Недавно звонил Джек Боутон, то есть Джон Эймс Боутон, которого назвали в мою честь. Он пока в Сент-Луисе и все еще собирается приехать домой. Глори пришла рассказать мне об этом, взбудораженная и обеспокоенная. Она произнесла: «Папа пришел в восторг, когда услышал его голос». Полагаю, рано или поздно он появится. Не понимаю, как один сын из всех мог вызвать такое разочарование, при том, что он никогда не давал повода возлагать на него большие надежды. Подумать только, ведь ему хорошо за тридцать. Нет, сейчас ему, должно быть, уже сорок. Он не самый старший, и не самый младший, и не самый лучший, и не самый храбрый, зато самый любимый. Полагаю, я и о нем могу поведать тебе одну историю, но в том объеме, который будет в рамках приличия. Как-нибудь в другой раз. Сначала я должен поразмыслить над этим. Поскольку у меня почти не было возможности поговорить с ним, я мог бы решить, что все несчастья давно забыты, и ничего об этом не писать.

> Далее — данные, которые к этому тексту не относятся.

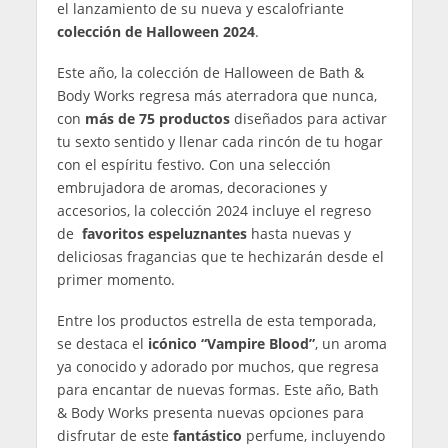
el lanzamiento de su nueva y escalofriante
colección de Halloween 2024
.
Este año, la colección de Halloween de Bath &
Body Works regresa más aterradora que nunca,
con
más de 75 productos
diseñados para activar
tu sexto sentido y llenar cada rincón de tu hogar
con el espíritu festivo. Con una selección
embrujadora de aromas, decoraciones y
accesorios, la colección 2024 incluye el regreso
de
favoritos espeluznantes
hasta nuevas y
deliciosas fragancias que te hechizarán desde el
primer momento.
Entre los productos estrella de esta temporada,
se destaca el
icónico “Vampire Blood”
, un aroma
ya conocido y adorado por muchos, que regresa
para encantar de nuevas formas. Este año, Bath
& Body Works presenta nuevas opciones para
disfrutar de este
fantástico
perfume, incluyendo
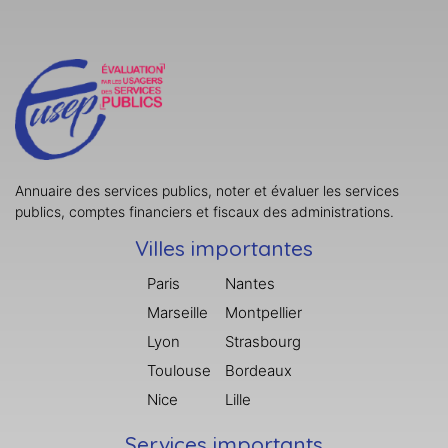
Annuaire des services publics, noter et évaluer les services
publics, comptes financiers et fiscaux des administrations.
Villes importantes
Paris
Nantes
Marseille
Montpellier
Lyon
Strasbourg
Toulouse
Bordeaux
Nice
Lille
Services importants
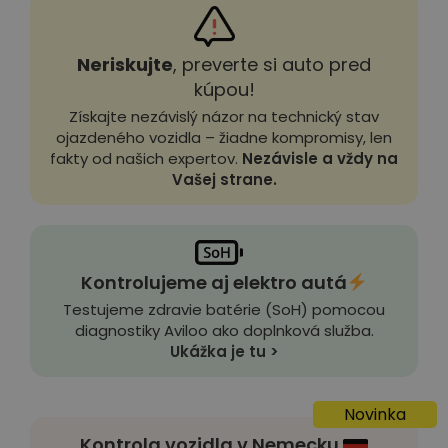
Neriskujte
, preverte si auto pred
kúpou!
Získajte nezávislý názor na technický stav
ojazdeného vozidla – žiadne kompromisy, len
fakty od našich expertov.
Nezávisle a vždy na
Vašej strane.
Kontrolujeme aj elektro autá
Testujeme zdravie batérie (SoH) pomocou
diagnostiky Aviloo ako doplnková služba.
Ukážka je tu >
Novinka
Kontrola vozidla v Nemecku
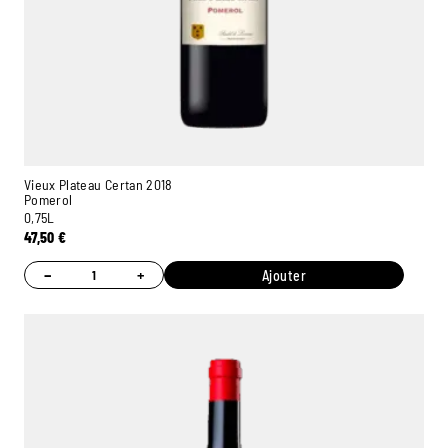
Vieux Plateau Certan 2018
Pomerol
0,75L
47,50
€
−
+
Ajouter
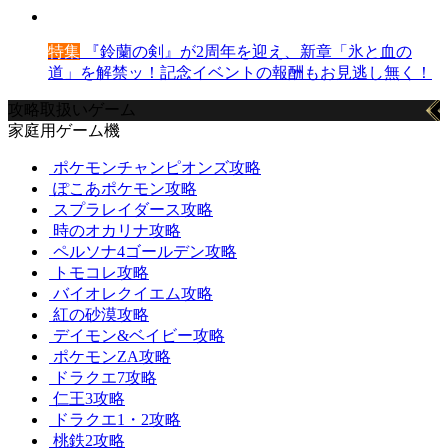
特集
『鈴蘭の剣』が2周年を迎え、新章「氷と血の
道」を解禁ッ！記念イベントの報酬もお見逃し無く！
攻略取扱いゲーム
家庭用ゲーム機
ポケモンチャンピオンズ攻略
ぽこあポケモン攻略
スプラレイダース攻略
時のオカリナ攻略
ペルソナ4ゴールデン攻略
トモコレ攻略
バイオレクイエム攻略
紅の砂漠攻略
デイモン&ベイビー攻略
ポケモンZA攻略
ドラクエ7攻略
仁王3攻略
ドラクエ1・2攻略
桃鉄2攻略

Старый Боутон так хотел его увидеть. Быть может, он волновался так же сильно, как жаждал встречи. Он воспитал замечательных детей, и все же казалось, что именно ему он отдал свое сердце. Заблудшая овца, оброненная монета. Расточительный сын, если это не слишком изящно сказано. На протяжении всей моей взрослой жизни я по крайней мере раз в неделю говорил, что любовь Отца нашего никак не соответствует тому, чего мы заслуживаем. И все же, когда вижу то же несоответствие в миру между родителями и детьми, я всегда немного раздражаюсь. (Я знаю, ты будешь хорошим человеком, и надеюсь, что ты уже им стал, хотя все равно буду любить тебя безгранично, если нет.)

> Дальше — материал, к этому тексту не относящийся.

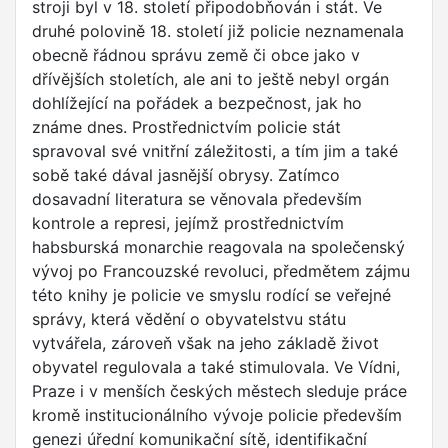
stroji byl v 18. století připodobňován i stát. Ve
druhé polovině 18. století již policie neznamenala
obecně řádnou správu země či obce jako v
dřívějších stoletích, ale ani to ještě nebyl orgán
dohlížející na pořádek a bezpečnost, jak ho
známe dnes. Prostřednictvím policie stát
spravoval své vnitřní záležitosti, a tím jim a také
sobě také dával jasnější obrysy. Zatímco
dosavadní literatura se věnovala především
kontrole a represi, jejímž prostřednictvím
habsburská monarchie reagovala na společenský
vývoj po Francouzské revoluci, předmětem zájmu
této knihy je policie ve smyslu rodící se veřejné
správy, která vědění o obyvatelstvu státu
vytvářela, zároveň však na jeho základě život
obyvatel regulovala a také stimulovala. Ve Vídni,
Praze i v menších českých městech sleduje práce
kromě institucionálního vývoje policie především
genezi úřední komunikační sítě, identifikační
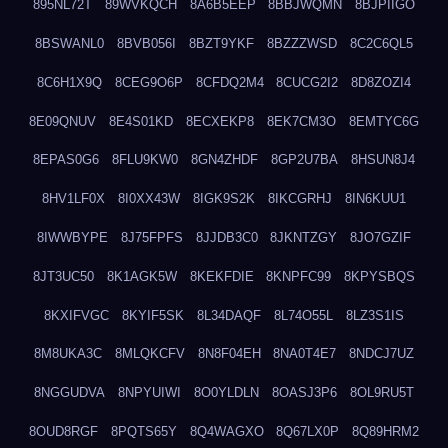
895NL72T
89WVKQCH
8A6B5EEP
8BBJWQMN
8BJPIIGO
8BSWANL0
8BVB056I
8BZT9YKF
8BZZZWSD
8C2C6QL5
8C6H1X9Q
8CEG9O6P
8CFDQ2M4
8CUCG2I2
8D8ZOZI4
8E09QNUV
8E4S01KD
8ECXEKP8
8EK7CM3O
8EMTYC6G
8EPAS0G6
8FLU9KW0
8GN4ZHDF
8GP2U7BA
8HSUN8J4
8HV1LF0X
8I0XX43W
8IGK9S2K
8IKCGRHJ
8IN6KUU1
8IWWBYPE
8J75FPFS
8JJDB3C0
8JKNTZGY
8JO7GZIF
8JT3UC50
8K1AGK5W
8KEKFDIE
8KNPFC99
8KPYSBQS
8KXIFVGC
8KYIF5SK
8L34DAQF
8L74O55L
8LZ3S1IS
8M8UKA3C
8MLQKCFV
8N8F04EH
8NA0T4E7
8NDCJ7UZ
8NGGUDVA
8NPYUIWI
8O0YLDLN
8OASJ3P6
8OL9RU5T
8OUD8RGF
8PQTS65Y
8Q4WAGXO
8Q67LX0P
8Q89HRM2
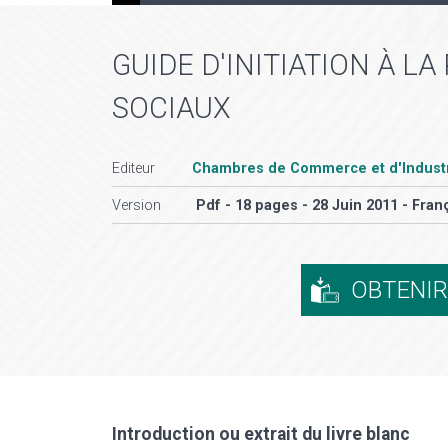
GUIDE D'INITIATION À L
SOCIAUX
Editeur
Chambres de Commerce et d'Industr
Version
Pdf - 18 pages - 28 Juin 2011 - Fran
OBTENI
Introduction ou extrait du livre blanc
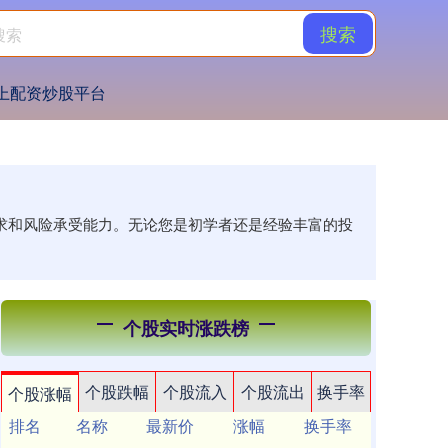
搜索
上配资炒股平台
需求和风险承受能力。无论您是初学者还是经验丰富的投
个股实时涨跌榜
个股跌幅
个股流入
个股流出
换手率
个股涨幅
排名
名称
最新价
涨幅
换手率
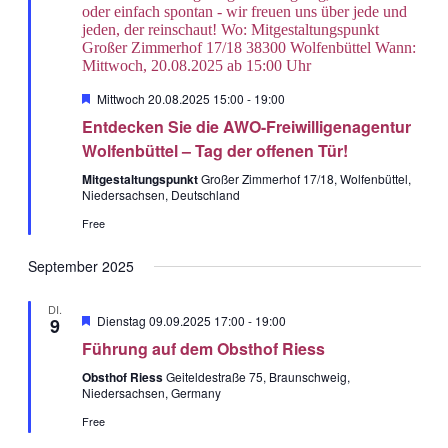
Hervorgehobe
Mittwoch 20.08.2025 15:00
-
19:00
Entdecken Sie die AWO-Freiwilligenagentur
Wolfenbüttel – Tag der offenen Tür!
Mitgestaltungspunkt
Großer Zimmerhof 17/18, Wolfenbüttel,
Niedersachsen, Deutschland
Free
September 2025
Spenden
DI.
Hervorgehobe
Dienstag 09.09.2025 17:00
-
19:00
9
Führung auf dem Obsthof Riess
Obsthof Riess
Geiteldestraße 75, Braunschweig,
Niedersachsen, Germany
Free
Wenn Sie uns Spenden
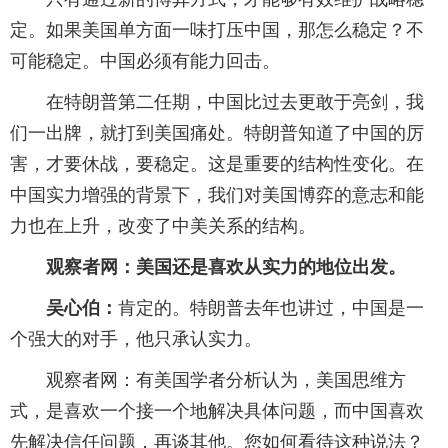
定。如果美国单方面一味打压中国，那怎么稳定？不
可能稳定。中国必须有能力回击。
在特朗普第二任期，中国比过去更敢于亮剑，我
们一出牌，就打到美国痛处。特朗普知道了中国的厉
害，才要休战，要稳定。这是重要的结构性变化。在
中国实力增强的背景下，我们对美国博弈的意志和能
力也在上升，改变了中美关系的结构。
观察者网：美国还是喜欢从实力的地位出发。
吴心伯：
肯定的。特朗普去年也讲过，中国是一
个强大的对手，他只承认实力。
观察者网：有美国学者分析认为，美国思维方
式，是喜欢一个接一个地解决具体问题，而中国喜欢
先解决信任问题，再谈其他。您如何看待这种说法？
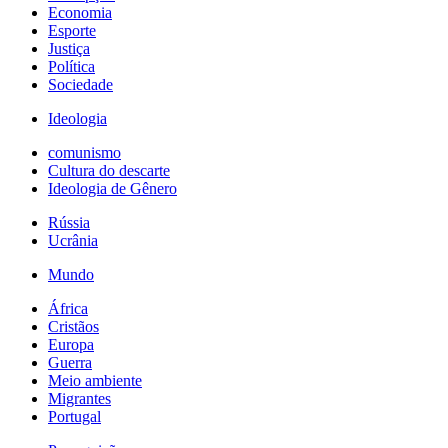
Economia
Esporte
Justiça
Política
Sociedade
Ideologia
comunismo
Cultura do descarte
Ideologia de Gênero
Rússia
Ucrânia
Mundo
África
Cristãos
Europa
Guerra
Meio ambiente
Migrantes
Portugal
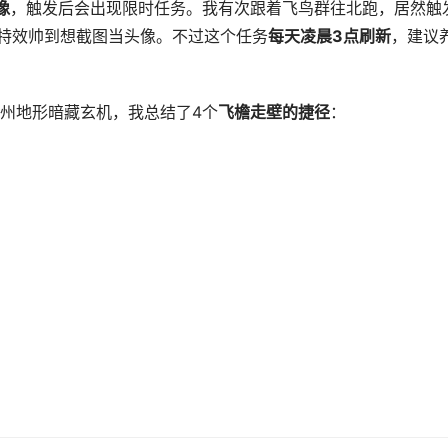
像
，触发后会出现限时任务。我有次跟着飞鸟群往北跑，居然触
功特效帅到想截图当头像。不过这个任务
每天凌晨3点刷新
，建议
州地形暗藏玄机，我总结了4个
飞檐走壁的捷径
：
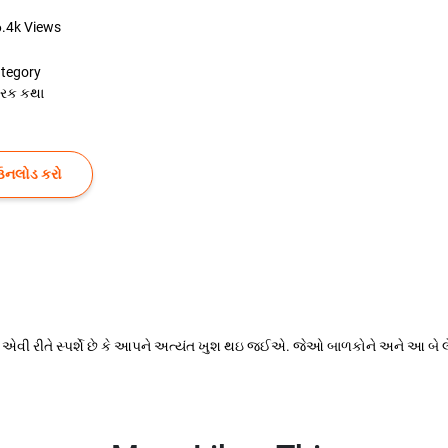
6.4k
Views
tegory
રેરક કથા
ઉનલોડ કરો
એવી રીતે સ્પર્શે છે કે આપને અત્યંત ખુશ થઇ જઈએ. જેઓ બાળકોને અને આ બે લે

Сегодня утром я сделал одну глупость. Я проснулся в темноте, и мне захотелось прогуляться к церкви, как раньше. Я оставил записку, и твоя мать нашла ее, поэтому все обернулось не так плохо, как могло бы, я полагаю. (Мысль о записке пришла довольно поздно, я признаю.) Видимо, она подумала, что я ушел в одиночестве в последний раз глотнуть свежего воздуха. По мне, так это неплохая мысль. Я испытывал беспокойство в последние часы. Из-за того, что знаешь ты, но не знаю я – как все закончится. То есть как закончилась моя жизнь в твоих глазах. Это сильно тревожит твою мать, да и меня тоже. И мне приходится нелегко, памятуя о том, что я не могу доверять своему телу, полагая, что оно не подведет меня внезапно. Зачастую я чувствую себя не так уж плохо. Боли посещают меня достаточно редко, чтобы я периодически мог забывать о них.

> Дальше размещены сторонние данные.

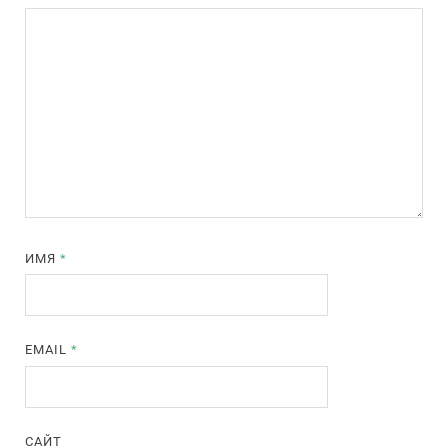
ИМЯ
*
EMAIL
*
САЙТ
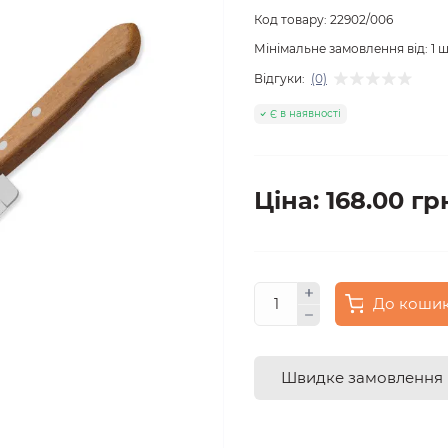
Код товару:
22902/006
Мінімальне замовлення від:
1
ш
Відгуки:
(0)
Є в наявності
Ціна: 168.00 гр
До коши
Швидке замовлення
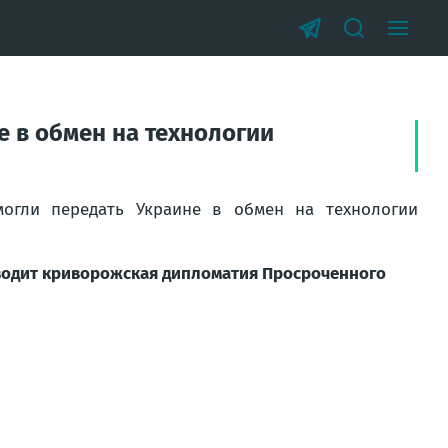
е в обмен на технологии
огли передать Украине в обмен на технологии
 доводит криворожская дипломатия Просроченного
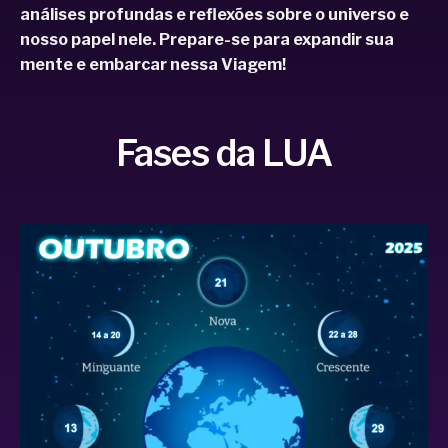
análises profundas e reflexões sobre o universo e
nosso papel nele. Prepare-se para expandir sua
mente e embarcar nessa Viagem!
Fases da LUA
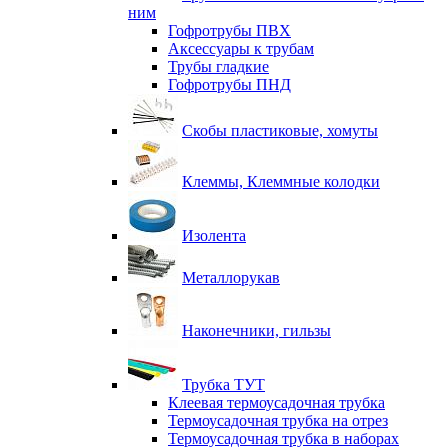
ним
Гофротрубы ПВХ
Аксессуары к трубам
Трубы гладкие
Гофротрубы ПНД
Скобы пластиковые, хомуты
Клеммы, Клеммные колодки
Изолента
Металлорукав
Наконечники, гильзы
Трубка ТУТ
Клеевая термоусадочная трубка
Термоусадочная трубка на отрез
Термоусадочная трубка в наборах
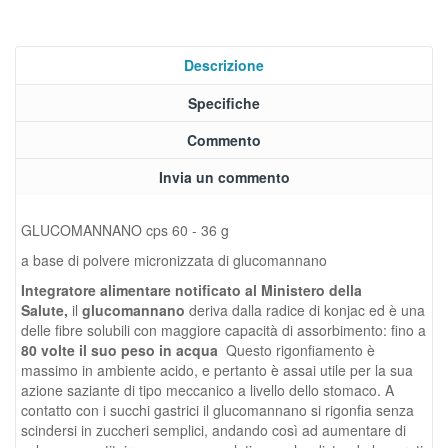
Descrizione
Specifiche
Commento
Invia un commento
GLUCOMANNANO cps 60 - 36 g
a
base di polvere micronizzata di glucomannano
Integratore alimentare notificato al Ministero della
Salute,
il
glucomannano
deriva dalla radice di konjac ed è una
delle fibre solubili con maggiore capacità di assorbimento: fino a
80 volte il suo peso in acqua
Questo rigonfiamento è
massimo in ambiente acido, e pertanto è assai utile per la sua
azione saziante di tipo meccanico a livello dello stomaco. A
contatto con i succhi gastrici il glucomannano si rigonfia senza
scindersi in zuccheri semplici, andando così ad aumentare di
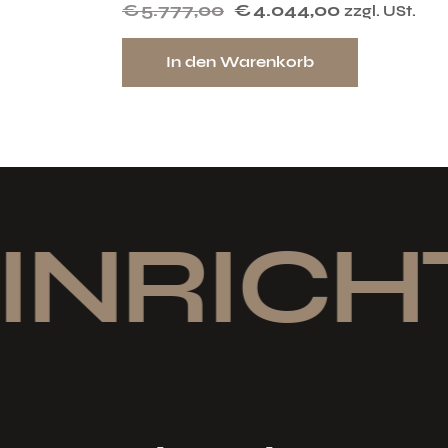
€
5.777,00
€
4.044,00
zzgl. USt.
In den Warenkorb
INRICH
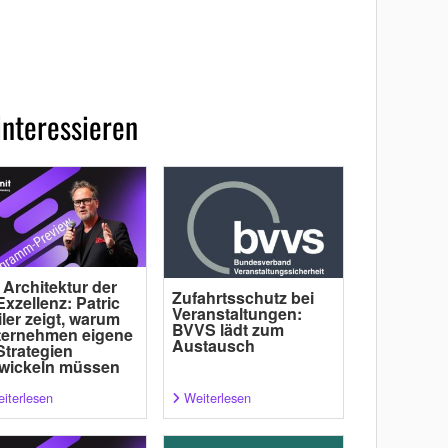
interessieren
 Architektur der
Zufahrtsschutz bei
Exzellenz: Patric
Veranstaltungen:
ler zeigt, warum
BVVS lädt zum
ternehmen eigene
Austausch
Strategien
wickeln müssen
iterlesen
Weiterlesen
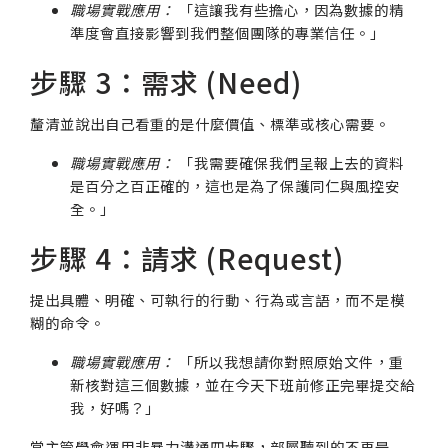
職場實戰應用：
「這讓我有些擔心，因為數據的精
準度會直接影響到我們整個團隊的專業信任。」
步驟 3：需求 (Need)
釐清並說出自己看重的是什麼價值、標準或核心需要。
職場實戰應用：
「我需要確保我們呈報上去的資料
是百分之百正確的，這也是為了保護同仁與風控安
全。」
步驟 4：請求 (Request)
提出具體、明確、可執行的行動、行為或言語，而不是模
糊的命令。
職場實戰應用：
「所以我想請你對照原始文件，重
新核對這三個數據，並在今天下班前修正完畢提交給
我，好嗎？」
當主管學會運用非暴力溝通四步驟，部屬聽到的不再是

Врач сказал мне, что нужно осторожно вставать со стула. Еще он запретил мне подниматься по лестнице, а это означало бы, что я должен отказаться от работы в кабинете. Я не могу заставить себя это сделать. Еще он посоветовал выпивать мне по глотку бренди каждый день, что я и делаю по утрам, стоя в кладовой с задернутыми ради твоего блага шторами. Твоя мама думает, что это очень смешно. Она говорит: «Было бы куда полезнее, если бы ты испытывал хоть какое-то удовольствие». Но так пила моя мать, а я привержен традициям. В последний раз, когда мама водила тебя к врачу, он сказал, что ты был бы здоровее, если бы тебе удалили миндалины. Она пришла домой такая расстроенная, из-за того что врач нашел, к чему придраться, что я выдал ей дозу моего лечебного бренди.